* _Action item_
Verbatim reproduction of the entries is required; images must be omitted.

-- Dataset extract follows --

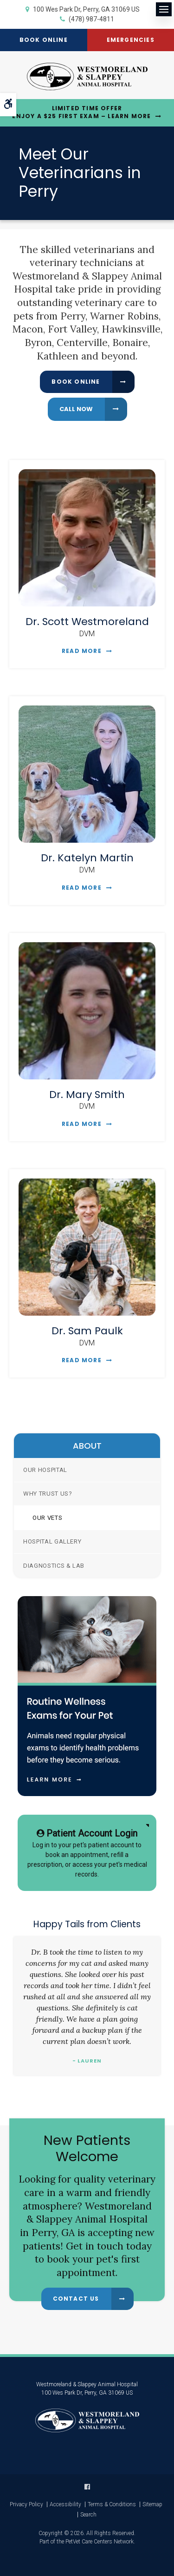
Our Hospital (45, 1469)
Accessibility (65, 2504)
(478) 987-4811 (91, 19)
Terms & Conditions (112, 2504)
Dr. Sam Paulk (87, 1331)
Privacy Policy (26, 2504)
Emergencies (131, 40)
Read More (82, 651)
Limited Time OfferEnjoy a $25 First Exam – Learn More (81, 112)
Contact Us (76, 2299)
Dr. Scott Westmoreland (87, 621)
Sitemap (152, 2504)
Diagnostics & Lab (53, 1565)
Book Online (43, 40)
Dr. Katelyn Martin (87, 858)
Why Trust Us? (47, 1493)
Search (88, 2514)
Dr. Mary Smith (87, 1094)
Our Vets (47, 1517)
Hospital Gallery (52, 1541)
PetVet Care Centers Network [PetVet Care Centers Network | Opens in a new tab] (99, 2541)
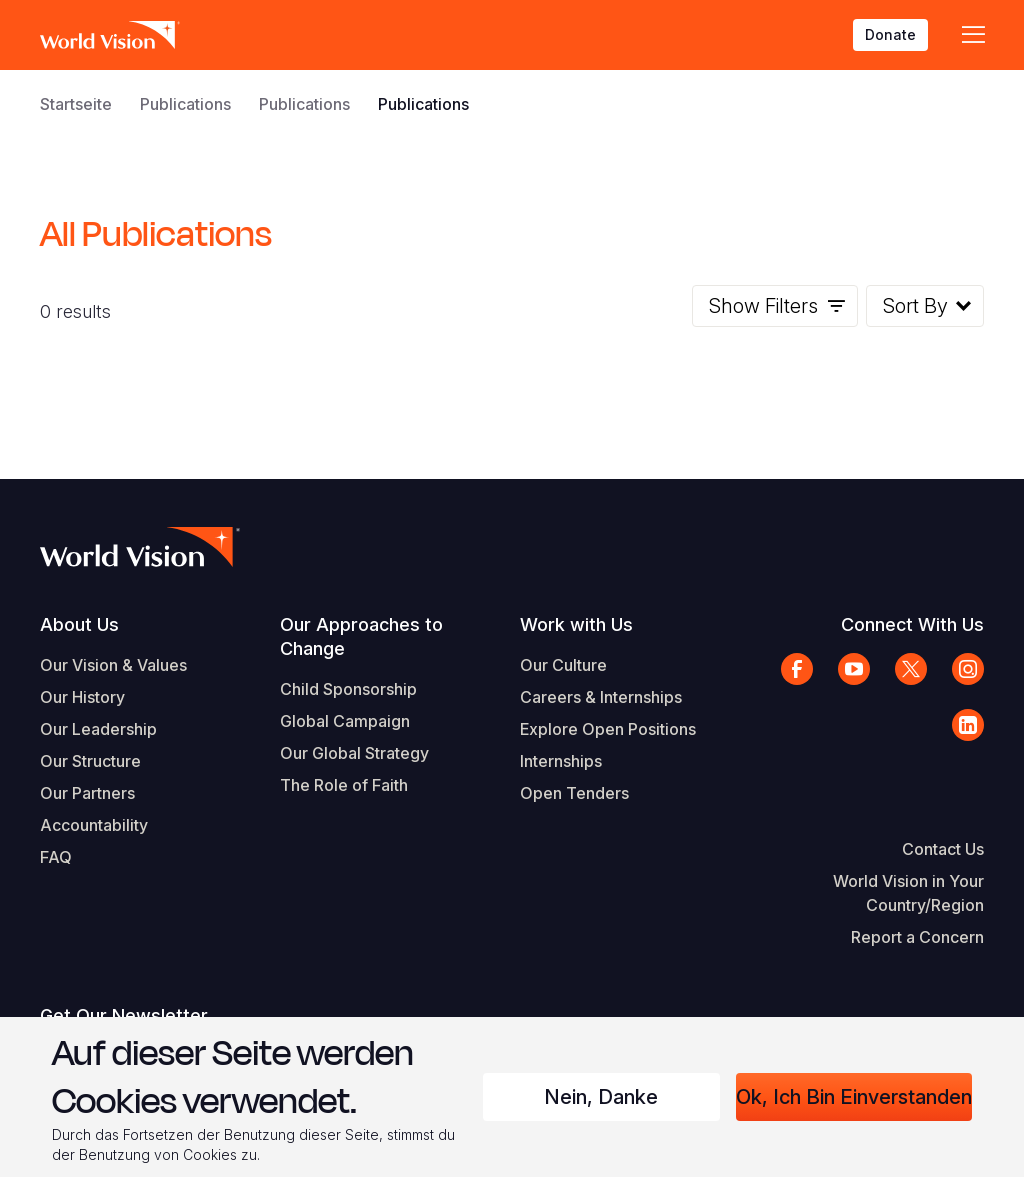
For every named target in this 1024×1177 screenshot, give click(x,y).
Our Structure (90, 761)
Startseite (76, 104)
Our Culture (563, 665)
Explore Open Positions (608, 729)
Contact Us (943, 849)
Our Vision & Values (113, 665)
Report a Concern (917, 937)
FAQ (56, 857)
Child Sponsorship (348, 689)
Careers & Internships (601, 697)
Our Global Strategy (354, 753)
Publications (185, 104)
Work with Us (576, 624)
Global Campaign (345, 721)
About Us (79, 624)
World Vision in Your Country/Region (908, 893)
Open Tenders (574, 793)
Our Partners (87, 793)
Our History (82, 697)
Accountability (94, 825)
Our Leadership (98, 729)
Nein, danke (601, 1097)
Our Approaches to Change (361, 636)
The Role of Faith (344, 785)
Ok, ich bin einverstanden (854, 1097)
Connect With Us (912, 624)
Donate (890, 34)
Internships (561, 761)
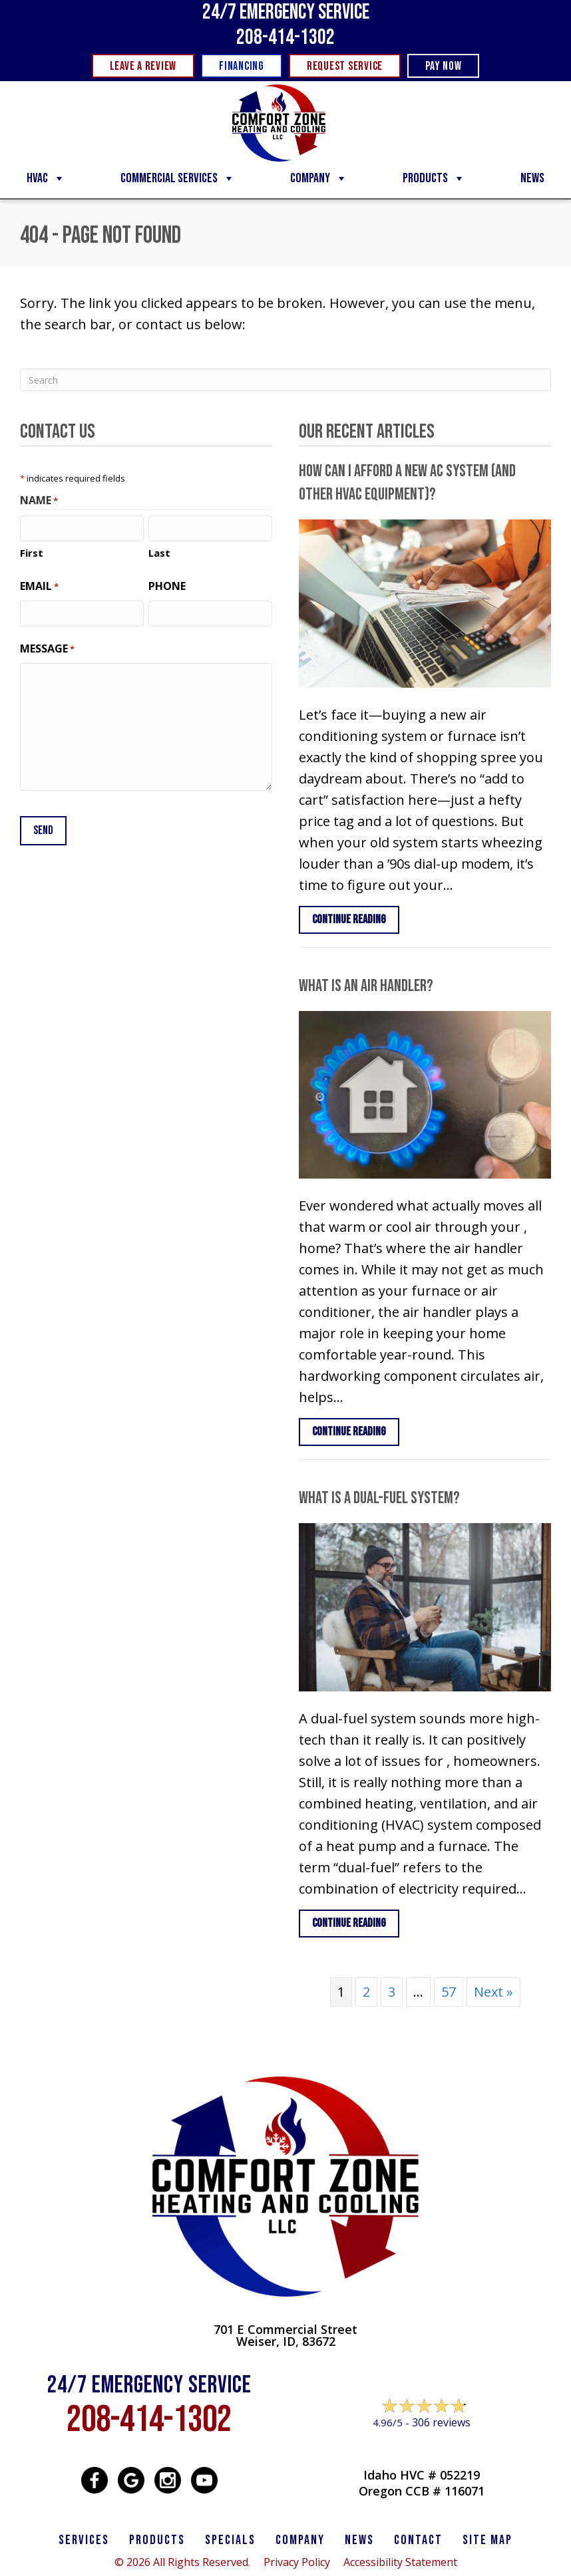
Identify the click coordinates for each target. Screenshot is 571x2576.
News (532, 178)
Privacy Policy (297, 2562)
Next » (493, 1992)
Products (434, 178)
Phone (167, 586)
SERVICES (84, 2540)
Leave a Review (421, 2448)
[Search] (285, 379)
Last (159, 552)
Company (318, 178)
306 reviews (441, 2422)
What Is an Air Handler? (366, 986)
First (31, 552)
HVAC (46, 178)
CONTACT (418, 2540)
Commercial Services (177, 178)
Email (39, 586)
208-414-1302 (285, 38)
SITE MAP (487, 2540)
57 (448, 1992)
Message (47, 648)
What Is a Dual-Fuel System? (379, 1498)
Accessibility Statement (400, 2562)
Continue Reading (355, 919)
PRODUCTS (157, 2540)
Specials (230, 2540)
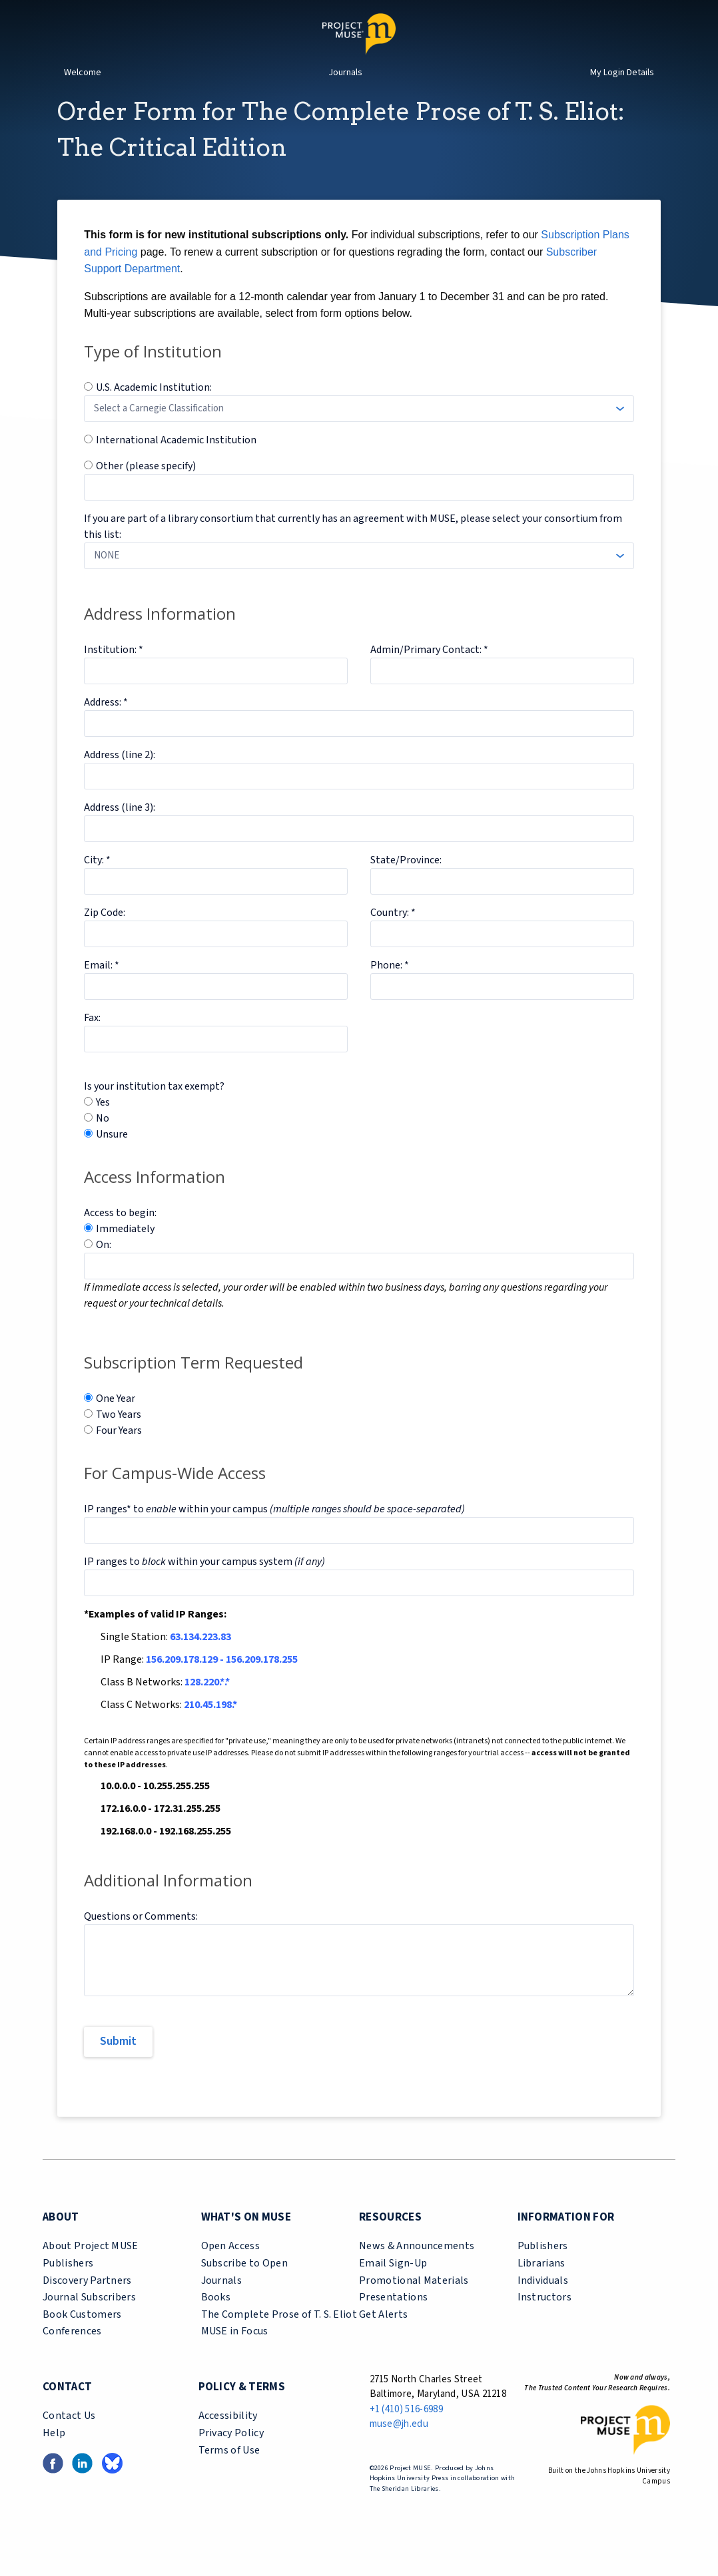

-- Dataset extract concluded --

* _Solved exercise_
Our Hospital (45, 1469)
Accessibility (65, 2504)
(478) 987-4811 (91, 19)
Terms & Conditions (112, 2504)
Dr. Sam Paulk (87, 1331)
Privacy Policy (26, 2504)
Emergencies (131, 40)
Read More (82, 651)
Limited Time OfferEnjoy a $25 First Exam – Learn More (81, 112)
Contact Us (76, 2299)
Dr. Scott Westmoreland (87, 621)
Sitemap (152, 2504)
Diagnostics & Lab (53, 1565)
Book Online (43, 40)
Dr. Katelyn Martin (87, 858)
Why Trust Us? (47, 1493)
Search (88, 2514)
Dr. Mary Smith (87, 1094)
Our Vets (47, 1517)
Hospital Gallery (52, 1541)
PetVet Care Centers Network [PetVet Care Centers Network | Opens in a new tab] (99, 2541)
For every named target in this 1024×1177 screenshot, give click(x,y).
Our Structure (90, 761)
Startseite (76, 104)
Our Culture (563, 665)
Explore Open Positions (608, 729)
Contact Us (943, 849)
Our Vision & Values (113, 665)
Report a Concern (917, 937)
FAQ (56, 857)
Child Sponsorship (348, 689)
Careers & Internships (601, 697)
Our Global Strategy (354, 753)
Publications (185, 104)
Work with Us (576, 624)
Global Campaign (345, 721)
About Us (79, 624)
World Vision in Your Country/Region (908, 893)
Open Tenders (574, 793)
Our Partners (87, 793)
Our History (82, 697)
Accountability (94, 825)
Our Leadership (98, 729)
Nein, danke (601, 1097)
Our Approaches to Change (361, 636)
The Role of Faith (344, 785)
Ok, ich bin einverstanden (854, 1097)
Connect With Us (912, 624)
Donate (890, 34)
Internships (561, 761)
Identify the click coordinates for each target. Screenshot is 571x2576.
News (532, 178)
Privacy Policy (297, 2562)
Next » (493, 1992)
Products (434, 178)
Phone (167, 586)
SERVICES (84, 2540)
Leave a Review (421, 2448)
[Search] (285, 379)
Last (159, 552)
Company (318, 178)
306 reviews (441, 2422)
What Is an Air Handler? (366, 986)
First (31, 552)
HVAC (46, 178)
CONTACT (418, 2540)
Commercial Services (177, 178)
Email (39, 586)
208-414-1302 (285, 38)
SITE MAP (487, 2540)
57 (448, 1992)
Message (47, 648)
What Is a Dual-Fuel System? (379, 1498)
Accessibility Statement (400, 2562)
Continue Reading (355, 919)
PRODUCTS (157, 2540)
Specials (230, 2540)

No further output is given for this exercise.